Once you’ve had a few days of feeding your starter without seeing any hooch you can use it to make bread safely. If you find you are discarding a lot of flour, you can store it in the fridge until the day before you need it. 12 hours before, take it out, feed it, and it’ll be ready to use later on.
In this article, we’ve covered everything I can think of about hooch on top of sourdough starter! If you have any other questions, comments or are struggling to troubleshoot your starter or sourdough bread, drop a note in the comments below.
If you’ve enjoyed this article and wish to treat me to a coffee, you can by following the link below – Thanks x
Hi, I’m Gareth Busby, a baking coach, head baker and bread-baking fanatic! My aim is to use science, techniques and 15 years of baking experience to help you become a better baker.
8 Woodland Avenue,
Worthing
West Sussex
BN13 3AF
UK
I have a big family and would love to bake multiple sourdough loves at once.
1. Must I discard so much or can I just feed more?
2. Must I bake in pot/stone wear dish ?
1. Yes, otherewise you’ll throw away more unless you’re going to bake with your starter every time it rises.
2. No, I bake on a baking stone in my oven, all the time.
I have hooch on top of my starter so I fed it and hooch appeared again in a short while, also there are no bubbles throughout my starter! Should I start over again? This is day 5. Please advise!!!
Never start over unless there is mould. Keep adding more flour when you do your feeds!
I am day 5 into a new starter and have had bubbly liquid on top. I have been mixing back in and feeding only to get more bubbly liquid on top. Should I take prior suggestions of less starter & more flour & water?
For a new starter, I’d add a bit more flour when you feed it. This will provide it with more food so it doesn’t go hungry.
First timer …. Only been exploring GLUTEN FREE sourdough starters. The hooch is there, I dumped it off, I fed it……. It’s really liquidy… Any clue .
Using more flour/less water when you refresh your starter should resolve the problem.
My sourdough always seems to have hooch and is fairly inactive. Very little growth if any at all after a feeding. I don’t know when to discard and feed since it looks like it’s not feeding. It’s left in the fridge. Have I killed it somehow? I can’t seem to figure out what’s wrong. Been trying the 1:1:1 ratio.
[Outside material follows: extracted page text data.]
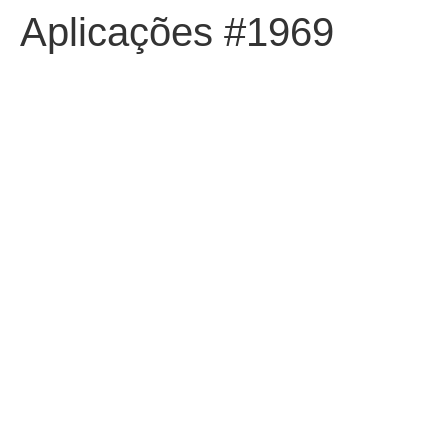
Aplicações #1969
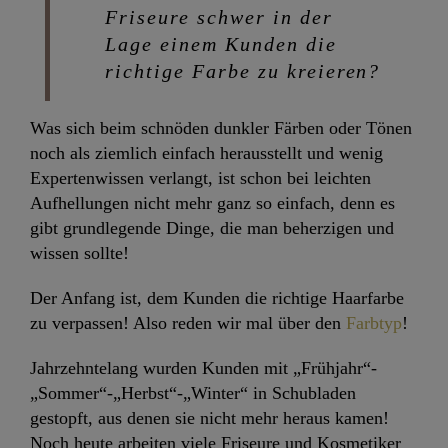
Friseure schwer in der
Lage einem Kunden die
richtige Farbe zu kreieren?
Was sich beim schnöden dunkler Färben oder Tönen
noch als ziemlich einfach herausstellt und wenig
Expertenwissen verlangt, ist schon bei leichten
Aufhellungen nicht mehr ganz so einfach, denn es
gibt grundlegende Dinge, die man beherzigen und
wissen sollte!
Der Anfang ist, dem Kunden die richtige Haarfarbe
zu verpassen! Also reden wir mal über den
Farbtyp
!
Jahrzehntelang wurden Kunden mit „Frühjahr“-
„Sommer“-„Herbst“-„Winter“ in Schubladen
gestopft, aus denen sie nicht mehr heraus kamen!
Noch heute arbeiten viele Friseure und Kosmetiker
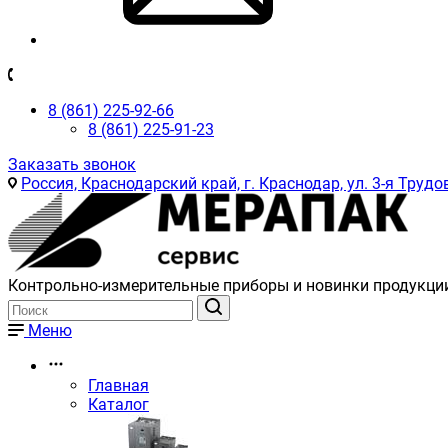
8 (861) 225-92-66
8 (861) 225-91-23
Заказать звонок
Россия, Краснодарский край, г. Краснодар, ул. 3-я Трудов
Контрольно-измерительные приборы и новинки продукци
Меню
Главная
Каталог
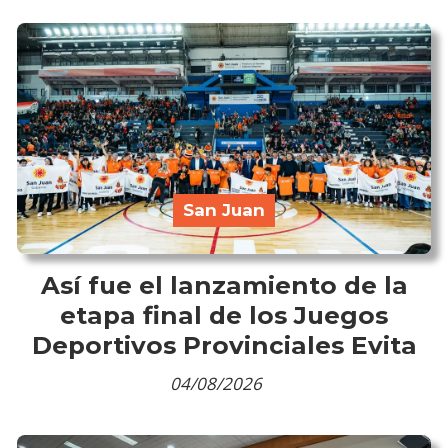
San Juan
Así fue el lanzamiento de la
etapa final de los Juegos
Deportivos Provinciales Evita
04/08/2026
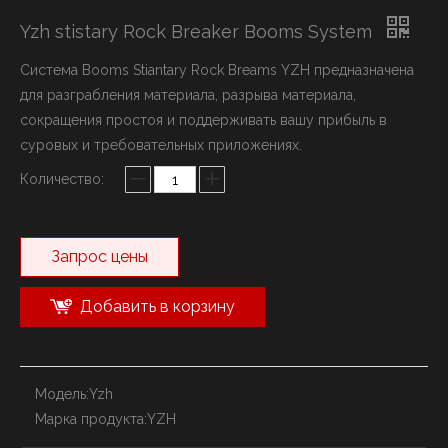
Yzh stistary Rock Breaker Booms System
Система Booms Stiantary Rock Breams YZH предназначена
для разграбления материала, разрыва материала,
сокращения простоя и поддерживать вашу прибыль в
суровых и требовательных приложениях.
Количество:
Запрос цены
Добавить в корзину
Модель:
Yzh
Марка продукта:
YZH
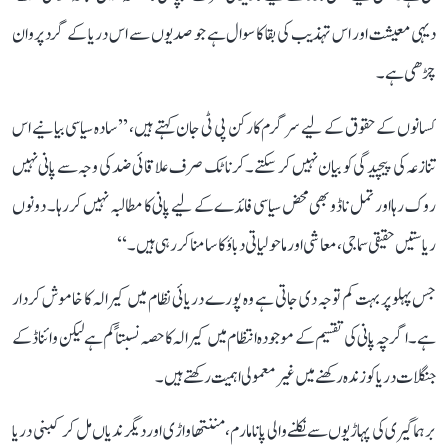
دیہی معیشت اور اس تہذیب کی بقا کا سوال ہے جو صدیوں سے اس دریا کے گرد پروان
چڑھی ہے۔
کسانوں کے حقوق کے لیے سرگرم کارکن پی ٹی جان کہتے ہیں، ’’سادہ سیاسی بیانیے اس
تنازعہ کی پیچیدگی کو بیان نہیں کر سکتے۔ کرناٹک صرف علاقائی ضد کی وجہ سے پانی نہیں
روک رہا اور تمل ناڈو بھی محض سیاسی فائدے کے لیے پانی کا مطالبہ نہیں کر رہا۔ دونوں
ریاستیں حقیقی سماجی، معاشی اور ماحولیاتی دباؤ کا سامنا کر رہی ہیں۔‘‘
جس پہلو پر بہت کم توجہ دی جاتی ہے وہ پورے دریائی نظام میں کیرالہ کا خاموش کردار
ہے۔ اگرچہ پانی کی تقسیم کے موجودہ انتظام میں کیرالہ کا حصہ نسبتاً کم ہے لیکن وائناڈ کے
جنگلات دریا کو زندہ رکھنے میں غیر معمولی اہمیت رکھتے ہیں۔
برہماگیری کی پہاڑیوں سے نکلنے والی پانامارم، مننتھاواڑی اور دیگر ندیاں مل کر کبنی دریا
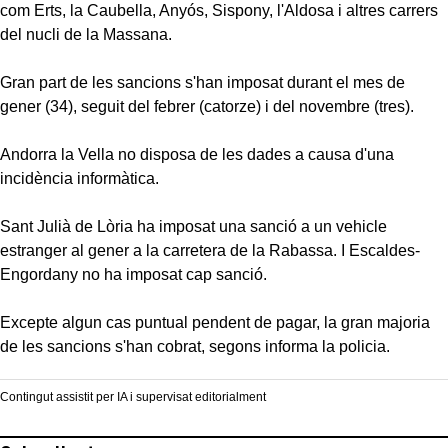
com Erts, la Caubella, Anyós, Sispony, l'Aldosa i altres carrers
del nucli de la Massana.
Gran part de les sancions s'han imposat durant el mes de
gener (34), seguit del febrer (catorze) i del novembre (tres).
Andorra la Vella no disposa de les dades a causa d'una
incidència informàtica.
Sant Julià de Lòria ha imposat una sanció a un vehicle
estranger al gener a la carretera de la Rabassa. I Escaldes-
Engordany no ha imposat cap sanció.
Excepte algun cas puntual pendent de pagar, la gran majoria
de les sancions s'han cobrat, segons informa la policia.
Contingut assistit per IA i supervisat editorialment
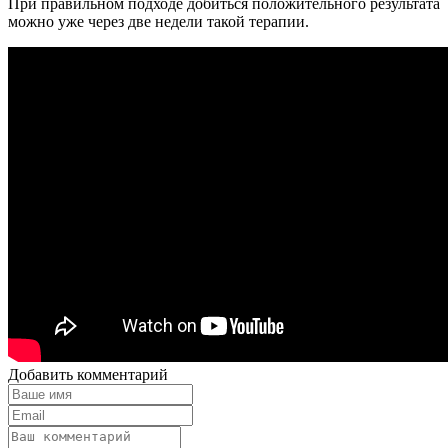
При правильном подходе добиться положительного результата
можно уже через две недели такой терапии.
Добавить комментарий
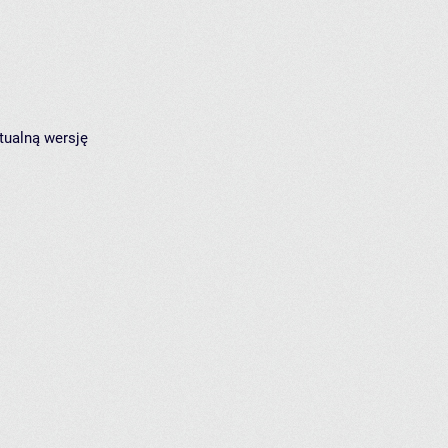
tualną wersję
Hooch is a sign that it has run out of food. It is most definitely not dead. Try upping to a 1:2:2 ratio and feeding it every 24 hours. After a few days, you should see it rising clearly. Then start feeding it when it peaks.
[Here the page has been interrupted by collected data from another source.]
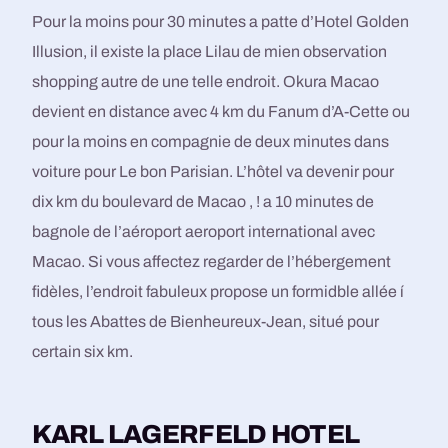
Pour la moins pour 30 minutes a patte d’Hotel Golden
Illusion, il existe la place Lilau de mien observation
shopping autre de une telle endroit. Okura Macao
devient en distance avec 4 km du Fanum d’A-Cette ou
pour la moins en compagnie de deux minutes dans
voiture pour Le bon Parisian. L’hôtel va devenir pour
dix km du boulevard de Macao , ! a 10 minutes de
bagnole de l’aéroport aeroport international avec
Macao. Si vous affectez regarder de l’hébergement
fidèles, l’endroit fabuleux propose un formidble allée í
tous les Abattes de Bienheureux-Jean, situé pour
certain six km.
KARL LAGERFELD HOTEL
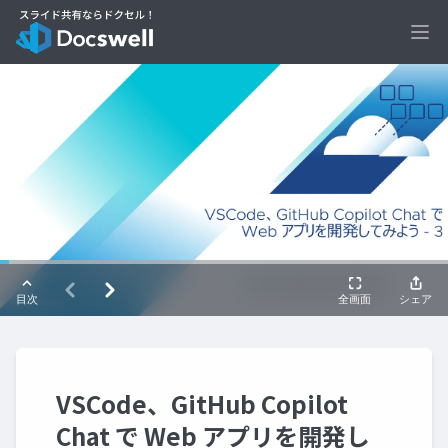
Ope
VSCode、GitHub Copilot
Chat で Web アプリを開発し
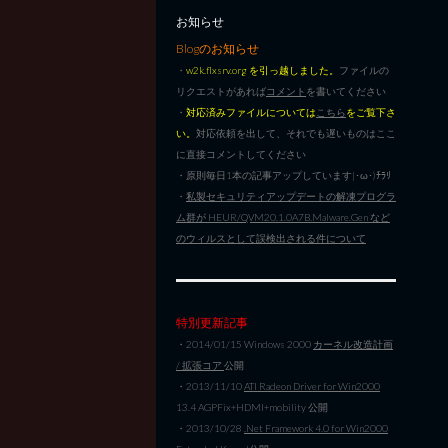
お知らせ
Blogのお知らせ
・
w2k.flxsrv.org を引っ越しました。
ファイルの
リクエストがあれば
コメント
を書いてください
・
対応済みファイルについては
こちら
をご覧下さ
い。
対応依頼を出して、それでも遅いものはここ
に直接コメントしてください
・原則毎日1本の記事アップしています|･ω･)ﾁﾗﾘ
・
私製セキュリティアップデートの解凍プログラ
ム群が HEUR/QVM20.1.0A7B.Malware.Gen など
のウィルスとして誤検出される件について
特別更新記事
・2014/01/15 Windows 2000
カーネル改造計画
/ 拡張コア
公開
・2013/11/10
ATI Radeon Driver for Win2000
13.4 AGPFix+HDMI+mobility 公開
・2013/10/28
.Net Framework 4.0 for Win2000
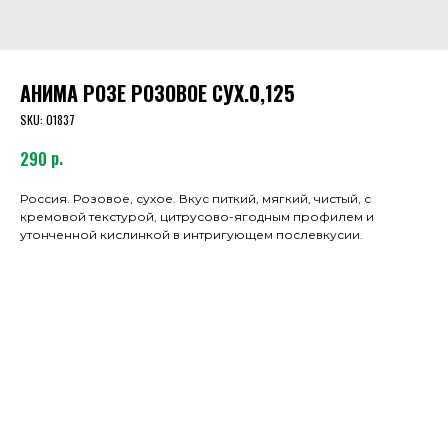
АНИМА РОЗЕ РОЗОВОЕ СУХ.0,125
SKU:
01837
р.
290
Россия. Розовое, сухое. Вкус питкий, мягкий, чистый, с
кремовой текстурой, цитрусово-ягодным профилем и
утонченной кислинкой в интригующем послевкусии.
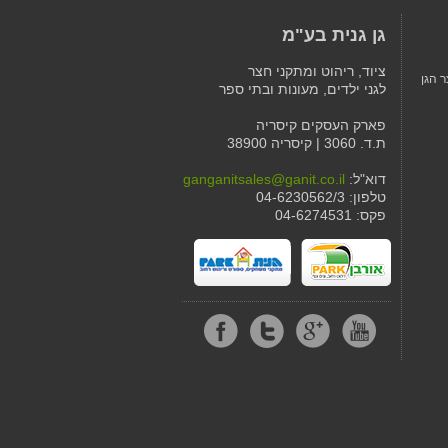
גן גנית בע"מ
ציוד, ריהוט ומתקני חצר
ר הגן
לגני ילדים, מעונות ובתי ספר
פארק העסקים קיסריה
ת.ד. 3060 | קיסריה 38900
דוא"ל:
ganganitsales@ganit.co.il
טלפון: 04-6230562/3
פקס: 04-6274531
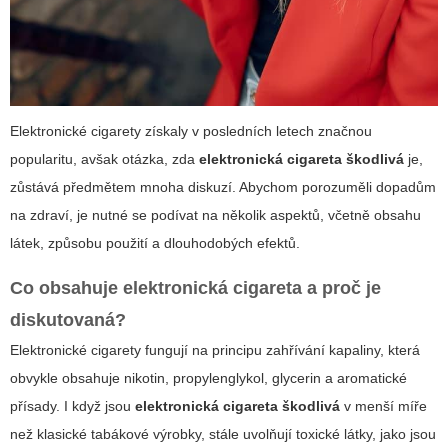
Elektronické cigarety získaly v posledních letech značnou
popularitu, avšak otázka, zda
elektronická cigareta škodlivá
je,
zůstává předmětem mnoha diskuzí. Abychom porozuměli dopadům
na zdraví, je nutné se podívat na několik aspektů, včetně obsahu
látek, způsobu použití a dlouhodobých efektů.
Co obsahuje
elektronická cigareta
a proč je
diskutovaná?
Elektronické cigarety fungují na principu zahřívání kapaliny, která
obvykle obsahuje nikotin, propylenglykol, glycerin a aromatické
přísady. I když jsou
elektronická cigareta škodlivá
v menší míře
než klasické tabákové výrobky, stále uvolňují toxické látky, jako jsou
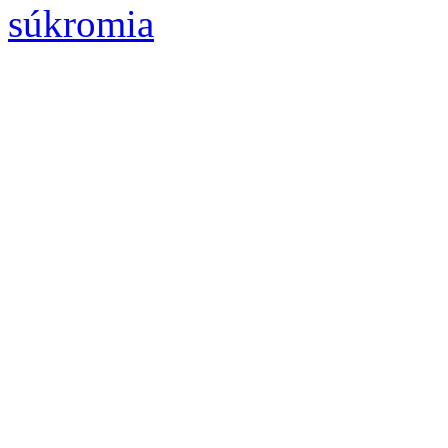
súkromia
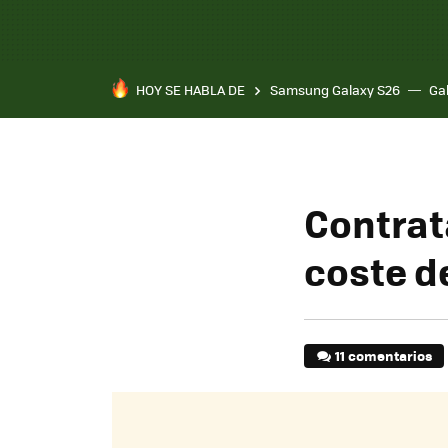
HOY SE HABLA DE
Samsung Galaxy S26
Ga
Contrat
coste de
11 comentarios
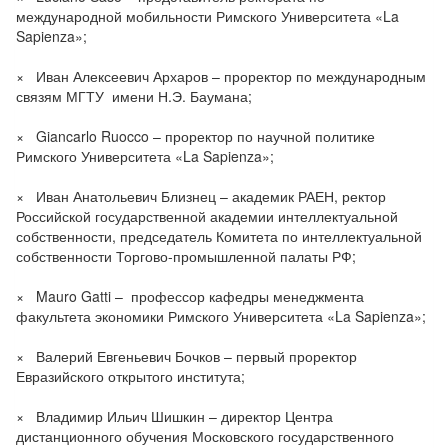
международной мобильности Римского Университета «La
Sapienza»;
× Иван Алексеевич Архаров – проректор по международным
связям МГТУ имени Н.Э. Баумана;
× Giancarlo Ruocco – проректор по научной политике
Римского Университета «La Sapienza»;
× Иван Анатольевич Близнец – академик РАЕН, ректор
Российской государственной академии интеллектуальной
собственности, председатель Комитета по интеллектуальной
собственности Торгово-промышленной палаты РФ;
× Mauro Gatti – профессор кафедры менеджмента
факультета экономики Римского Университета «La Sapienza»;
× Валерий Евгеньевич Бочков – первый проректор
Евразийского открытого института;
× Владимир Ильич Шишкин – директор Центра
дистанционного обучения Московского государственного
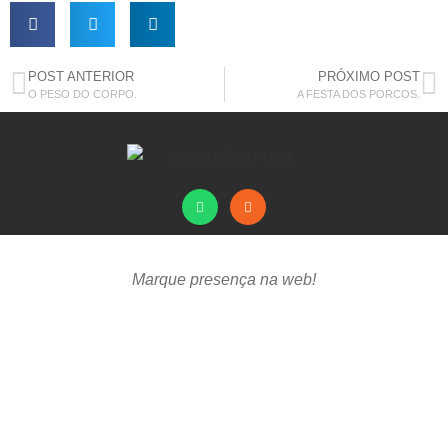
POST ANTERIOR
PRÓXIMO POST
O PESO DO CORPO.
A FESTA DOS PORCOS.
Marque presença na web!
Just wanted to say that I love your suggestions! … I have had a sourdough starter since 2009 when 1 of my daughters made it in a Home Ec class in high school! It’s so cool. A couple of xmasses ago I made sourdough bread from it for her & her family- she is now married & has 2 children.
Fun sourdough stories!
Love from the mountains of New Mexico.
Laura
Wow they teach sourdough at school where you are! That’s fantastic! Thanks Laura
I live in a warmer climate so our kitchen may be a bit above 70° F. Is there a way to handle sourdough in warmer climates?
Hi, Jennifer. What issues are you having? Sourdough likes it consistently warm. You might like to invest in a home proofer or my DIY proof box. I set mine at 90F
I keep feeding my starter but about 2-3 hours later hooch is on top of it. This is the first time I am making sourdough starter. I have changed to feeding it 2 times a day but there is always a layer of hooch!! I have no clue what to do. Also it is fine if I use all purpose flour to feed my starter? Should I feed my starter 3 times a day!?!
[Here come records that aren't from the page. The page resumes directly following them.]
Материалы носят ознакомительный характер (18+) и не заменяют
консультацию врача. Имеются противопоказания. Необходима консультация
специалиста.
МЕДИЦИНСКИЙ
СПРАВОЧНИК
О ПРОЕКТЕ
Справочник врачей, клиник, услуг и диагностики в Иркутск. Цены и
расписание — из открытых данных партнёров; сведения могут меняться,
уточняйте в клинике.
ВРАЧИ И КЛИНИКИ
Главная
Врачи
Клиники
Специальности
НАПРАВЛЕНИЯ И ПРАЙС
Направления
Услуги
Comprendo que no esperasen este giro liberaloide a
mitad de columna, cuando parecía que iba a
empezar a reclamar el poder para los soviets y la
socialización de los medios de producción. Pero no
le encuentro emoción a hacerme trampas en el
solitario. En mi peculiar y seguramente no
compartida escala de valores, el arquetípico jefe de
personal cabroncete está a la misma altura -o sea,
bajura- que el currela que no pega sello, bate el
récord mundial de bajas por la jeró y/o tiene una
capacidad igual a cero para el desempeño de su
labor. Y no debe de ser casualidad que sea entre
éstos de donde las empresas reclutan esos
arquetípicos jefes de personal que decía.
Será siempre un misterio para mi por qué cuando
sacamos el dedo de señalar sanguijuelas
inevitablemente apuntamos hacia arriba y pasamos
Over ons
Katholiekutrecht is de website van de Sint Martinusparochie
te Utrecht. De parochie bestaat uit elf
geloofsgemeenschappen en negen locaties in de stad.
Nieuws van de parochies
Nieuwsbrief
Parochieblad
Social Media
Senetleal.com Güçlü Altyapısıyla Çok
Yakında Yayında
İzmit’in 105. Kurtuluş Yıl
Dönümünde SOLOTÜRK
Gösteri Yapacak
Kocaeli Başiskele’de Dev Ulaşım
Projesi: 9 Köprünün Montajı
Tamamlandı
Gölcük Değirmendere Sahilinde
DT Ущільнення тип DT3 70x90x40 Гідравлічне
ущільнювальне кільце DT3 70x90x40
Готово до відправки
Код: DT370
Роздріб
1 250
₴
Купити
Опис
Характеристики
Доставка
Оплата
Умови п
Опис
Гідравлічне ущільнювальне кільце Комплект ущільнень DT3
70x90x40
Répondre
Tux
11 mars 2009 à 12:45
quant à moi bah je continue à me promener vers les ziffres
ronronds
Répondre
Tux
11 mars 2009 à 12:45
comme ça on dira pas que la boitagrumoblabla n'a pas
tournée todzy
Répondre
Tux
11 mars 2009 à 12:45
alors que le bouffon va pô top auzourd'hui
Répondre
Your starter is still running out of food! Increase the amount of fresh flour and water when you feed your starter, and/or lower the amount of old starter you leave in the jar. A 1:2:2 (starter:flour:water) ratio, or even 1:3:3 ratio should do the trick. You shouldn’t have to feed it 3 times a day.
You can use all-purpose flour but bread flour has more minerals so will supply more food for the bacteria and yeast cells. If you use bread flour you will have less chance of hooch.